Practical advice for dealing with AI rejection.

I agree, as I dont have any of these in mine, and it still gets flagged, I resubmit a few times and it goes through. I wonder if something else is the main cause of this. I.e. the engine gets overwhelmed and starts to spam reject. ? Who knows because nothing comes out of HQ as an explanation.
 
How not to look like A I.


I can't say which I find more stupid; using A I. to write a story, or having to comb through a thick fog of bad writing to find evidence of A.I. to use as an objective basis to reject it. Whoever does the latter deserves to be sainted.

Writing is supposed to be a kick. If you let a machine write your story for you, you’re letting a machine get your kicks for you. Unlike human authors, machines don't get kicks. This one fact perfectly explains why they don't write well.

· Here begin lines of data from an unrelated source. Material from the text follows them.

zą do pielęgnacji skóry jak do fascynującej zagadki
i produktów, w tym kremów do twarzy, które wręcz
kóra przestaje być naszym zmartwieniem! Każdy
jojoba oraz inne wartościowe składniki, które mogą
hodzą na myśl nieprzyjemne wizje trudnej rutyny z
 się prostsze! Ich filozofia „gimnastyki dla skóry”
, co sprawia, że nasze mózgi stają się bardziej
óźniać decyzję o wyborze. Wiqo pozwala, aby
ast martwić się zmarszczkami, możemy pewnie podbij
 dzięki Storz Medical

I am a university professor. My field is Low Dimensional Topology, not A I. But my PhD student’s dissertation is on the application of topology to A.I. I am supposed to be her mentor, but she is way smarter than I am. I try to keep up. She works in a 60-dimensional Hamming space. Every word in a story is a vector in this space. Every story is a peculiar arrangement of words, or vectors. in other words, a "solid object" (tensor) which has a distinct “shape,” This 60-dimensional “shape” is not something a human can usefully visualize, but the mathematics of tensors are well understood.

Large Language Models produce story "shapes" recognizably different from the story shapes typical of.human authors. It is easy to show mathematically that human authors using auto-complete, spelling and grammar checking algorithms also tend to produce story shapes different from those typical of human authors not using those aids A statistic my student has developed is the “innovation variance" in a story. Roughly speaking "innovation variance" is the answer to the question: “Given the story so far, how unexpected is the next word the author chooses?”

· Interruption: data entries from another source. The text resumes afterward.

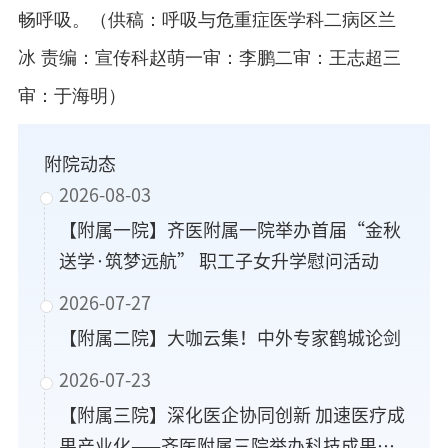
畅呼吸。
（
供稿：
呼吸与危重症医学科二病区
兰
冰
责编：宣传科
赵萌
一审：李鹏
二审：王志超
三
审：于海明
）
附院动态
2026-08-03
【附属一院】齐医附属一院举办首届“金秋
送学·筑梦远航” 职工子女升学慰问活动
2026-07-27
【附属二院】大咖云集！中外专家鹤城论剑
2026-07-23
【附属三院】深化医企协同创新 加速医疗成
果产业化——齐医附属三院举办科技成果转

LLM’s tend more often than not to choose "safe," "low risk,” or "expected” words, from clichés or memes (low innovation); whereas good human writers tend more often than not to choose “high risk” or “unexpected" words. (high innovation)

It seems that to avoid looking like A I. a writer should turn off auto complete, avoid clichés and stale memes and use imaginative word choices. In other words, write well.

Write like a human!

May your words flow easily, as though you were a human getting his, her, it's or their kicks!

💙Tripleflip
 
Vary your sentence length. Short is good. Sometimes, though, you need to go longer, espouse on what you're describing, dig into the feeling of the moment to get to the core of the character's motivation. Consistent sentence length is not only boring, it's what AI does, so don't do that.
The same goes for paragraph length. Sometimes a one-sentence paragraph is all you need. Sometimes it runs over several lines. Try not to make them too long (a lot of people read on a phone) but do vary the length.
 
In the core, I'd add the advice to avoid the em-dash, as those are known triggers for detection algorithms.
I agree with this. From conversations with LLMs on other topics not related to writing, I've noticed that they LOVE the em dash. It triggers AI detection because all those sites overuse it. I'd also advise leaving space before and after the dash (presumably an en dash if you must use one), as AI usually jams the words together on either side of the dash. (And use those sparingly. If a comma or a colon or some other mark will do the trick, use that.)

AI: that guy---the one she met last week---
A different way: that guy -- the one she met last week --
Or: that guy (the one she met last week)
 
Grr. If you're actually writing it, and you actually want to use an em dash, use it. Don't let air-raid warnings scare you into changing your style. If you're okay at writing, you're distinctive enough not to be flagged as monotonous.
 
Grr. If you're actually writing it, and you actually want to use an em dash, use it. Don't let air-raid warnings scare you into changing your style. If you're okay at writing, you're distinctive enough not to be flagged as monotonous.
It's just a little safer to use an en dash.
 
I'm sorry and I don't want to turn this thread into an argument (it probably will become one with or without me) but I don't believe any of these writing style mechanics issues are at all responsible for whether a story is flagged as AI generated or not 😬
Then what do you think is responsible?